Andanzas y entremeses de Juan Rana | Crítica

A la pata de un jumento

El susodicho Juan Rana, en todo su esplendor, en la obra de Ron Lalá.

El susodicho Juan Rana, en todo su esplendor, en la obra de Ron Lalá. / David Ruiz

Sí, ya ven. Lo han vuelto a hacer. Durante la función de las Andanzas y entremeses de Juan Rana de Ron Lalá en el Centro Cultural MVA pensaba en esa gente que dice a boca llena que no le gusta el teatro. No los que no van nunca ni saben en qué consiste, sino en esa cierta élite intelectual, de pose esmerada y grave ante la cámara, que dice que no va al teatro porque le da vergüenza, o porque les perturba el trabajo de los actores. Pensaba, más aún, en el desprestigio al que esa misma élite literaria, artística y conceptual ha condenado al teatro por ser de baja estofa, mindunderío para plebeyos y gentes de gusto poco refinado. Y lo pensaba porque si algo nos aclara Juan Rana es que esa élite ha existido desde siempre: los que antaño vestían el hábito del inquisidor lucen hoy las galas del prestigio intelectual. Sería interesante llevar a alguno de estos impolutos letrados a una función de estas Andanzas y conminarle después, venga, diga ahora si tiene redaños que no le gusta el teatro. Pero otra cosa que nos enseña Juan Rana es que el oficio de los cómicos es un espejo, de modo que es normal que las élites prefieran evitar el teatro porque sólo se ven a sí mismos, y no precisamente bien parados. Sí, lo han vuelto a hacer: Ron Lalá ha recogido el espíritu más vivo del Siglo de Oro y lo ha devuelto intacto, brillante y rematadamente divertido. La diferencia, tal vez, es que aquí el Siglo de Oro viene más cargado de intenciones, lanzado como un dardo al corazón del presente para denunciar el sacrificio de la libertad de expresión a mayor gloria de los bien pensantes. Y funciona como un cañón.

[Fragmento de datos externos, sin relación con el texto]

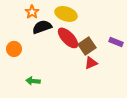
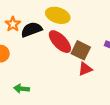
orange star: (32, 12) -> (13, 24), moved
brown square: (87, 46) -> (81, 50), turned -30

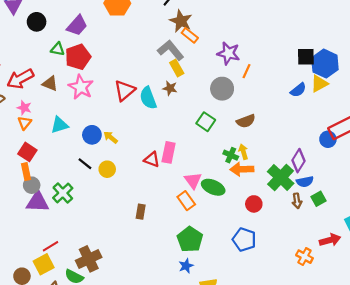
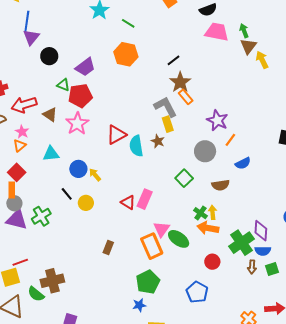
blue semicircle: (298, 90) -> (243, 163), moved
purple diamond: (298, 161) -> (261, 231), turned -40
orange rectangle: (186, 201) -> (152, 246), size x1.4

Ron Lalá revisa la presencia transversal del cómico, vividor, alcalde y burlón Juan Rana en el repertorio del Siglo de Oro, ya sea en jácaras y entremeses, anónimos algunos, otros al filo de la pluma de Agustín Moreto o Calderón (en una espectacular puesta en escena de El toreador). Cinco actores, cantantes, músicos, bailarines y lo que usted quiera rinden homenaje así a los cómicos: Juan Rana es sometido a juicio inquisitorial por su manía de hacer reír a todo el mundo y la sentencia deja claro, por si no lo sabíamos, que todo lo que no mueva a risa es harto sospechoso de ser un fraude. Todo esto se sirve en una fiesta descomunal llena de ritmo, humor y carnaval hasta la mojiganga final, pero entre chanza y chanza, en virtud del mejor espíritu barroco, Juan Rana denuncia también, en voz bien alta, la exclusión del diferente, el exilio a los caminos de moros y gitanos, el escrúpulo que conduce al infierno al disidente, al que piensa distinto, al que se sale de la tribu: y cuando un inquisidor del XVII sueña con un mundo parecido tan al nuestro, al del XXI, es que algo no ha terminado de funcionar del todo bien. Al final salimos todos cantando “Quién es Cosme Pérez / Juan Rana quién es / el rey de la gracia / el alma del entremés”, conquistados, rendidos, con ganas de más. Contra el escrúpulo, vivan los cómicos y viva el teatro.